The amount of data available to researchers has been steadily growing. But even though large-scale, openly shared datasets give scientists across disciplines unique research opportunities, they also pose big challenges. Researchers at the Human Brain Project have proposed a new framework for the reproducible processing of large-scale data, which aims to tackle these challenges.
This great amount of data needs to be findable, accessible, interoperable and reusable – what is called the FAIR principles. One of the challenges is that the processing of biomedical datasets is rarely fully transparent. As they contain personal data, there are restrictions to their usage and distribution.

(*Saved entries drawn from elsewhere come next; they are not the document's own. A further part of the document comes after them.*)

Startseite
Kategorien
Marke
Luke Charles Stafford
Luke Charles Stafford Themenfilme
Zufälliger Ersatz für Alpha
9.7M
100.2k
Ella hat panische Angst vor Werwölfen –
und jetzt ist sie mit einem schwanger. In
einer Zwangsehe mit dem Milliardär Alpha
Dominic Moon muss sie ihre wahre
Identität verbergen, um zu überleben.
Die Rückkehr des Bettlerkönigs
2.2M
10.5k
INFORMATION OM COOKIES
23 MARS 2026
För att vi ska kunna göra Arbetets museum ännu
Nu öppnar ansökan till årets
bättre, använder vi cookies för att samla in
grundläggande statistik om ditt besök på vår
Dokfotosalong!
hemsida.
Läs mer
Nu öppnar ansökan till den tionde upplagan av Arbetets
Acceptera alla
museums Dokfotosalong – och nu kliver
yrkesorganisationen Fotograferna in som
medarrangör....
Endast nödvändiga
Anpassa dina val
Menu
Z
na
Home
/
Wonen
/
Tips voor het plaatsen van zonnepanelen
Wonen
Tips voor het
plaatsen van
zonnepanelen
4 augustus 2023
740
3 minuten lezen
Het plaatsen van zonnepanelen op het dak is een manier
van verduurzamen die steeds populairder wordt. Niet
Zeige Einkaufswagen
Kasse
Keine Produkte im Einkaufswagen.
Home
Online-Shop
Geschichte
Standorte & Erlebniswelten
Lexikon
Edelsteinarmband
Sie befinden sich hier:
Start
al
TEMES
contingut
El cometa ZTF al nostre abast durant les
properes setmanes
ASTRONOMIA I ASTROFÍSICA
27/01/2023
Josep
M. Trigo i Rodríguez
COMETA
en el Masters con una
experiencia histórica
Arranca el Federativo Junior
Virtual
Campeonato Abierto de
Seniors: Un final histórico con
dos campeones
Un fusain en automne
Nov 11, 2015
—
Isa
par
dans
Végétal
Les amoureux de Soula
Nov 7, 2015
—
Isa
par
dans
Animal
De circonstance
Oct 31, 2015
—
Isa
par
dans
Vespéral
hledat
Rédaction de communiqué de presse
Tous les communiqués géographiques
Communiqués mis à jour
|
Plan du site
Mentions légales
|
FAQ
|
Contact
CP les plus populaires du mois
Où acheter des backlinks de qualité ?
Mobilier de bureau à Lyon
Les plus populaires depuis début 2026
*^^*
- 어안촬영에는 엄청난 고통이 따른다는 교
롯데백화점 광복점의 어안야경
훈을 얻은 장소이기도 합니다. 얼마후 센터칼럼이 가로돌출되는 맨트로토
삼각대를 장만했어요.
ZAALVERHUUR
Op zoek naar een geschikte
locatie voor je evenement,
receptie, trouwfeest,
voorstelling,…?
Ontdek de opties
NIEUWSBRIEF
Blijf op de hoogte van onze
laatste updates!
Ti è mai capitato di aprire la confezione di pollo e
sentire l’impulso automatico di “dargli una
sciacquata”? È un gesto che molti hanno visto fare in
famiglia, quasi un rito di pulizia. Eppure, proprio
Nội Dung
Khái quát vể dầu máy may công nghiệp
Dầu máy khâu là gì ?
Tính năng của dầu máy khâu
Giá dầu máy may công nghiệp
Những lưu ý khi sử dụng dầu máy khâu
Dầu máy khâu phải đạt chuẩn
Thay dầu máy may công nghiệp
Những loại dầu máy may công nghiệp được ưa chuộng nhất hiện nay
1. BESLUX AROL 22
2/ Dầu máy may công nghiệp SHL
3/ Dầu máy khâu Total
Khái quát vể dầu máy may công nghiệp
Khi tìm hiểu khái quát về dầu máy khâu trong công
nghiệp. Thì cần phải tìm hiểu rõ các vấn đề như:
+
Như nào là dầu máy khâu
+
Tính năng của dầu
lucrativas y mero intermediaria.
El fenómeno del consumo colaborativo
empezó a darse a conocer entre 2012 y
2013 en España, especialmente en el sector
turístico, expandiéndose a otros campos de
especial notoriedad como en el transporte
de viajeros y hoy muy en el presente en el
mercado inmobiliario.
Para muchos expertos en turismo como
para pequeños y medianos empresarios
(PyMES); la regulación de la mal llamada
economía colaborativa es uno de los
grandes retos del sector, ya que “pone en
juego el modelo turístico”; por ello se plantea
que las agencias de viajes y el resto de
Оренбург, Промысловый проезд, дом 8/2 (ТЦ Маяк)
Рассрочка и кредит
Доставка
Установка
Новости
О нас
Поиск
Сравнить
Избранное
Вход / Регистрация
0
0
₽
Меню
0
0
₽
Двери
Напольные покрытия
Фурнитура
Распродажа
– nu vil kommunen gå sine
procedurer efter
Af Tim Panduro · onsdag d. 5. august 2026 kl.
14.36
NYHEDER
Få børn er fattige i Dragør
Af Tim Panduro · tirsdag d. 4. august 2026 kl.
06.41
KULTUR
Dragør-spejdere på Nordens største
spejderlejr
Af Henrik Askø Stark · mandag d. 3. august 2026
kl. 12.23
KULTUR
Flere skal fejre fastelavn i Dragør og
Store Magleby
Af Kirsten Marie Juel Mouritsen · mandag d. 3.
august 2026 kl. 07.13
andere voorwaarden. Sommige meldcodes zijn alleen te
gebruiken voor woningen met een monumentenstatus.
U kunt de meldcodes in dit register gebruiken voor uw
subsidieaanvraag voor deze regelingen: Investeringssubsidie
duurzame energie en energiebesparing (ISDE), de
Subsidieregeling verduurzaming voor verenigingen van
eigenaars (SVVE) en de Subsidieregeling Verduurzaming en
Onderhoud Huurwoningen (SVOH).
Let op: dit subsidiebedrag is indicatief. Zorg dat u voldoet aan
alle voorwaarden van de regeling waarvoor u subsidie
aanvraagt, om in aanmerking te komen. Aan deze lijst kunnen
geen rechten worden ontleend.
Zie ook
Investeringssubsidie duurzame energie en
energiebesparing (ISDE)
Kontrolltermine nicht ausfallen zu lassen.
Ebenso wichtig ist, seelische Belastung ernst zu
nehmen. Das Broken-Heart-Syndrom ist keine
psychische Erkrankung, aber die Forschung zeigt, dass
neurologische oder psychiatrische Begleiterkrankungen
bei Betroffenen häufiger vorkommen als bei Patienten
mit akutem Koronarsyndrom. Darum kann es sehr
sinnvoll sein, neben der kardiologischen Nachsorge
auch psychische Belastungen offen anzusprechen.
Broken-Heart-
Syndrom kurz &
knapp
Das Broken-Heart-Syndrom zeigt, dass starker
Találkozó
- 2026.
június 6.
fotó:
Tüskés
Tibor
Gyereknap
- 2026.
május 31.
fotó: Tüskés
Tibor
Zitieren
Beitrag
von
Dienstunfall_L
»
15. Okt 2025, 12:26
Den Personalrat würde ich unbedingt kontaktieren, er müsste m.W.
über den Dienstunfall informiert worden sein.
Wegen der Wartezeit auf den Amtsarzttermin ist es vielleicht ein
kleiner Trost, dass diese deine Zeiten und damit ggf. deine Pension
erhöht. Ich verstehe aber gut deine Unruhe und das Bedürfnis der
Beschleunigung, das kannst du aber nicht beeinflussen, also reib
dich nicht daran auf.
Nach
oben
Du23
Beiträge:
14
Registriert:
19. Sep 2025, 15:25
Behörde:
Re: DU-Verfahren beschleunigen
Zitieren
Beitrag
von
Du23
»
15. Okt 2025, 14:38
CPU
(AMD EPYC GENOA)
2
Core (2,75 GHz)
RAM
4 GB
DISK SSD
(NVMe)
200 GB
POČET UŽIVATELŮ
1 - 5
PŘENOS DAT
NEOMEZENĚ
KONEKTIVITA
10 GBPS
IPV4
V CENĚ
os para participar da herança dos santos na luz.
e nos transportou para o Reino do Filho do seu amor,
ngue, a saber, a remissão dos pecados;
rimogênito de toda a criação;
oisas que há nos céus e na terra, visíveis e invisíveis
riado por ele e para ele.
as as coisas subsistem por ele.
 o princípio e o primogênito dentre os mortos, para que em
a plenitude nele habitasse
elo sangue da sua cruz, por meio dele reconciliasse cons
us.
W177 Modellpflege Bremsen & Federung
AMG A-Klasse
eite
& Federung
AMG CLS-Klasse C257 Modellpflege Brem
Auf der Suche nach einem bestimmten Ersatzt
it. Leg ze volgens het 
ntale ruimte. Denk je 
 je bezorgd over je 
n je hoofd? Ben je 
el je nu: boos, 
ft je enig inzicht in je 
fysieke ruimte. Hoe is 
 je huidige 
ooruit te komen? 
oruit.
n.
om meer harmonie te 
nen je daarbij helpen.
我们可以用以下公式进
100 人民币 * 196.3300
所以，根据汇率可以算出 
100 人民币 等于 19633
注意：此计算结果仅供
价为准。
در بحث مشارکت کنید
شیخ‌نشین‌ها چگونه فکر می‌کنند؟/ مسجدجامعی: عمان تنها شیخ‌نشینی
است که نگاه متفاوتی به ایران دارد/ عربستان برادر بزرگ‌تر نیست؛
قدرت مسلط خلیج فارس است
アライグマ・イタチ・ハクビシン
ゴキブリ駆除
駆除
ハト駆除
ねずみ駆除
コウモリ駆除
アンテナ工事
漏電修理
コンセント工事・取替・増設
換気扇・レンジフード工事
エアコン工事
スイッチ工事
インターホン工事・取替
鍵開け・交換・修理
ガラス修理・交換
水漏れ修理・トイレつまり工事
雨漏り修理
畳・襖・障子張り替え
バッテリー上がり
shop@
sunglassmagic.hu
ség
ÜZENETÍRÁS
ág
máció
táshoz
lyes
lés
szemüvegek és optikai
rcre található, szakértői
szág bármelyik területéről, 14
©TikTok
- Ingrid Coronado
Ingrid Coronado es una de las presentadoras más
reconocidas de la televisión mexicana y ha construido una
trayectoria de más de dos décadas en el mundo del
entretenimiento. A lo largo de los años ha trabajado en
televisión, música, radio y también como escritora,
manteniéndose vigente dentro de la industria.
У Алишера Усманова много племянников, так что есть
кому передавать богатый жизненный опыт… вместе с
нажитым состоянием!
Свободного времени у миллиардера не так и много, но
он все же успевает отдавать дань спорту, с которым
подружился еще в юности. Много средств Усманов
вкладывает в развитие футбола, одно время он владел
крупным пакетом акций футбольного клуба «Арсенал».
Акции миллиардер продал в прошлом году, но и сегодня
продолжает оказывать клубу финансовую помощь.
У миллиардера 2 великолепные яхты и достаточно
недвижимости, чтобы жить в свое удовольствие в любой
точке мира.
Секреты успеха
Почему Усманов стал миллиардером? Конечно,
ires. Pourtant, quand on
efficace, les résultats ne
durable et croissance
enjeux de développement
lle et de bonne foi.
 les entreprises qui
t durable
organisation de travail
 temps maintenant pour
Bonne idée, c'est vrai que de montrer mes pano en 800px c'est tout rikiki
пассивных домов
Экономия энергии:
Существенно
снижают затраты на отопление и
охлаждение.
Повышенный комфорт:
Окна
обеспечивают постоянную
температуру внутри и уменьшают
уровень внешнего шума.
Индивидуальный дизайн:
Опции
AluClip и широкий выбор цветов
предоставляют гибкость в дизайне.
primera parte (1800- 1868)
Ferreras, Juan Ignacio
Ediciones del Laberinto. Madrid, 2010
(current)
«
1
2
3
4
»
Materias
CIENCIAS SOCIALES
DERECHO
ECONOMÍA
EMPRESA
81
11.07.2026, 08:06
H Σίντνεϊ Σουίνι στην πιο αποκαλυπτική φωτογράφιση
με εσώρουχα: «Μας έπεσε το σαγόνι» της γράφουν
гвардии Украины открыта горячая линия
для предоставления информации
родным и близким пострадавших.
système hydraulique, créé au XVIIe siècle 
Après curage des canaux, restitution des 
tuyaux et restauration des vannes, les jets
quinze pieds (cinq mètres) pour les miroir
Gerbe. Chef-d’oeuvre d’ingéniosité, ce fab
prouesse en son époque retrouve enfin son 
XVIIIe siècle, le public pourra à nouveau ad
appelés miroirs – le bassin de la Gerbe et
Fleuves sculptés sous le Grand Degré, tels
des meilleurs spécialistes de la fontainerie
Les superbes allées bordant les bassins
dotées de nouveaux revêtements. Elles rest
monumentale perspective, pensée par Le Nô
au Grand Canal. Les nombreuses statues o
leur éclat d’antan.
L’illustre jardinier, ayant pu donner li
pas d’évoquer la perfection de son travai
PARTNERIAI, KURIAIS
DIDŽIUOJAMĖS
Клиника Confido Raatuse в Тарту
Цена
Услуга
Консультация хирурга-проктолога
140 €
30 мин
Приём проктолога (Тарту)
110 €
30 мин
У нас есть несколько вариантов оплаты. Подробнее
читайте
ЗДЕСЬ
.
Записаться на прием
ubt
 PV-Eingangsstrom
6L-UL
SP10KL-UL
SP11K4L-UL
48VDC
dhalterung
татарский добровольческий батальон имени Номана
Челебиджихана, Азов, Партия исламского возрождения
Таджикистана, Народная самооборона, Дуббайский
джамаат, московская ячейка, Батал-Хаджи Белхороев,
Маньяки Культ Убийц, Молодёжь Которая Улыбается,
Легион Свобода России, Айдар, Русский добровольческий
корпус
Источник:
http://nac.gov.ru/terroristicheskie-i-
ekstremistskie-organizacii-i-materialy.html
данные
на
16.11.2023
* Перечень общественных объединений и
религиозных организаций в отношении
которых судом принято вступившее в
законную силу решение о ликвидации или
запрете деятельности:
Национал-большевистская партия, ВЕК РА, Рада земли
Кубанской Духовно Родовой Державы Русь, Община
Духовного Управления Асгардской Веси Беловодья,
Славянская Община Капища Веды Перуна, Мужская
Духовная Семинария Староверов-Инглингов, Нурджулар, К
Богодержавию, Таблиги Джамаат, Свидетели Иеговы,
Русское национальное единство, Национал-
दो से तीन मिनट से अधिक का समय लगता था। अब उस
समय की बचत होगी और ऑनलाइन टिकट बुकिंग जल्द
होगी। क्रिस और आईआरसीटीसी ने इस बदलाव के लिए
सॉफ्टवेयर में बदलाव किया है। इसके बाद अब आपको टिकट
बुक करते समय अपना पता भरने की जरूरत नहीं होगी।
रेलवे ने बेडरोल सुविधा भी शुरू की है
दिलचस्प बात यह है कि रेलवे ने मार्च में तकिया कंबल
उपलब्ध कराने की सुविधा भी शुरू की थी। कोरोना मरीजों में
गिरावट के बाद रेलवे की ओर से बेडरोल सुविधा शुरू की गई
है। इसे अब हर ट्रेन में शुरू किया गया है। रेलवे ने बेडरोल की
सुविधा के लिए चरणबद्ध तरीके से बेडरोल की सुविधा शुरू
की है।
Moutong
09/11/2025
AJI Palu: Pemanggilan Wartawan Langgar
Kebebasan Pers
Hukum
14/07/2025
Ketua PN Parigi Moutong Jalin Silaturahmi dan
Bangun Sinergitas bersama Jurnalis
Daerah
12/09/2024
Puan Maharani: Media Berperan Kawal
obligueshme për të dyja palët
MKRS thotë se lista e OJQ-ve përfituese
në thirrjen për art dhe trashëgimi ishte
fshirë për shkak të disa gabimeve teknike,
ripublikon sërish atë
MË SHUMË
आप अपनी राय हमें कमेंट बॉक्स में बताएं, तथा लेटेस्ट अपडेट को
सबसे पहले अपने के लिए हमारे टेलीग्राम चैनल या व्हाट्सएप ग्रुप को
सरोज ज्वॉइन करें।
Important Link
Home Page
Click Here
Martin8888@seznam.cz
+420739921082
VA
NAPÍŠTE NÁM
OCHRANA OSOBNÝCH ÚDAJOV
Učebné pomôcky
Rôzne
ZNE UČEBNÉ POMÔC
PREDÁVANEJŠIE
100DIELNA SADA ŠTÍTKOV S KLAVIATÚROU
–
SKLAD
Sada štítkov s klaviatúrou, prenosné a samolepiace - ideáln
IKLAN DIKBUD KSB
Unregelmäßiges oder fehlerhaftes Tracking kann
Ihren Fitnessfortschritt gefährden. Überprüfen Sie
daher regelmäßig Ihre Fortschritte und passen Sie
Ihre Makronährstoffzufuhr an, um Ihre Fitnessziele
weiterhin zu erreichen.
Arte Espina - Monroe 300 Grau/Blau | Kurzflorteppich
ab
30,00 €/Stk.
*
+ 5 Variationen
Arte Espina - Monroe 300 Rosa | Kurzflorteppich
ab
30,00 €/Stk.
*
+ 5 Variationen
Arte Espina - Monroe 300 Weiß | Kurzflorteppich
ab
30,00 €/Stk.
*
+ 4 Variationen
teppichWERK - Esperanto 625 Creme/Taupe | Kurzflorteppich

The proposed free and open-source framework attempts to reduce complexities of data processing. It employs a range of software tools for data, code and computational management to apply from software engineering to computational research.
Led by Michael Hanke, a group leader at the Institute for Brain and Behaviour at Forschungszentrum Juelich, the researchers demonstrated the scalability of the framework with analyses on one of the largest brain imaging datasets, the UK Biobank imaging data. Another showcase, using the studyforrest.org, highlights the framework’s performance on data sharing and transparency. The results were published in Nature Scientific Data.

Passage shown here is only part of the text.